# Starlite Camping Resort



## rdvholtwood (Sep 18, 2008)

We are heading out to Starlite Camping Resort in Stevens PA located in northern Lancaster County. A nice feature of the campground is the "plateau area." This area has campsites that overlook the town of Ephrata.

Here is a view from one of the sites on the plateau......which looks really nice at night!


----------



## ember (Jan 17, 2008)

looks like a really nice place!!


----------



## D.P. (Nov 8, 2009)

Looks like a great place. Have you been there before?

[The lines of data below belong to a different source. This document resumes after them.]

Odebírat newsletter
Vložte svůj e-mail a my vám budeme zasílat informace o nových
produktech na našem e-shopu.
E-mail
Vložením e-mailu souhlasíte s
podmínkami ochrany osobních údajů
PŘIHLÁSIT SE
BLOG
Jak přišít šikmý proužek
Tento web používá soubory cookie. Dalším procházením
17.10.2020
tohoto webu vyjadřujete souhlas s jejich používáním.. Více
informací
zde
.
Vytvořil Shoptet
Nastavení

We are not far from there might want to go down and check it out.


----------



## rdvholtwood (Sep 18, 2008)

D.P. said:


> Looks like a great place. Have you been there before?
> 
> We are not far from there might want to go down and check it out.


Yes, we've camped there before, but, not on the plateau. If you look on the map, the sites on the plateau near the pavilion, 137-140 where the only ones open in this area when I called to reserve.


----------



## swanny (Oct 31, 2007)

Thanks rdvholtwood, We camp in Lancaster quite a bit. will have to check it out.

kevin


----------



## go6car (Jan 19, 2004)

I've only been to Lake in Wood in that general area, but would be interested in checking it out. I saw that online while scouring future camping places to go, but had never read anything from someone who had actually been there.

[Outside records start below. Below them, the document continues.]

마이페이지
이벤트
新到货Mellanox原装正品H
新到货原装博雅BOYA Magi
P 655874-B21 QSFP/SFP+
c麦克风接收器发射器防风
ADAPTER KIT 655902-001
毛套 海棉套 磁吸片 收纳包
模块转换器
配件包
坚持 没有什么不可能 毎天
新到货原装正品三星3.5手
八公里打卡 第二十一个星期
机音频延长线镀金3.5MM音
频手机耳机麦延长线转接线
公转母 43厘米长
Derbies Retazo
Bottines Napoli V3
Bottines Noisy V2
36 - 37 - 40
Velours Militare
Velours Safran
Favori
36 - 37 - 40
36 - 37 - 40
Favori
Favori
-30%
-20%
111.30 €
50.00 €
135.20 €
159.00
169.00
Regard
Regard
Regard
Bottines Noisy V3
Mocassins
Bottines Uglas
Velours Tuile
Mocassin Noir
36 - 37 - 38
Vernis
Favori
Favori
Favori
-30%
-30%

Is there anything nearby worth checking out as well (shops, food, etc.), or is this close enough to that Lake in Wood area to make all the surrounding things to do the same....

Thanks


----------



## rdvholtwood (Sep 18, 2008)

go6car said:


> I've only been to Lake in Wood in that general area, but would be interested in checking it out. I saw that online while scouring future camping places to go, but had never read anything from someone who had actually been there.
> 
> Is there anything nearby worth checking out as well (shops, food, etc.), or is this close enough to that Lake in Wood area to make all the surrounding things to do the same....
> 
> Thanks


As we are from the area, we really don't visit any nearby attractions and just hang out at the campground. Here is the list of nearby attractions per the website.

I know this weekend they are hosting a yard sale at the campground....


----------



## go6car (Jan 19, 2004)

Thanks!


----------



## rdvholtwood (Sep 18, 2008)

This past weekend we camped at Starlite Camping Resort in northern Lancaster County. The weather was perfect and the view was great from the plateau area were we camped. Would highly recommend this area in the CG. The site we were in 144 was towards the end of the row and even though we had a decent view, 148 would be much better.

We are thinking about going back in the fall when the trees start changing color....


----------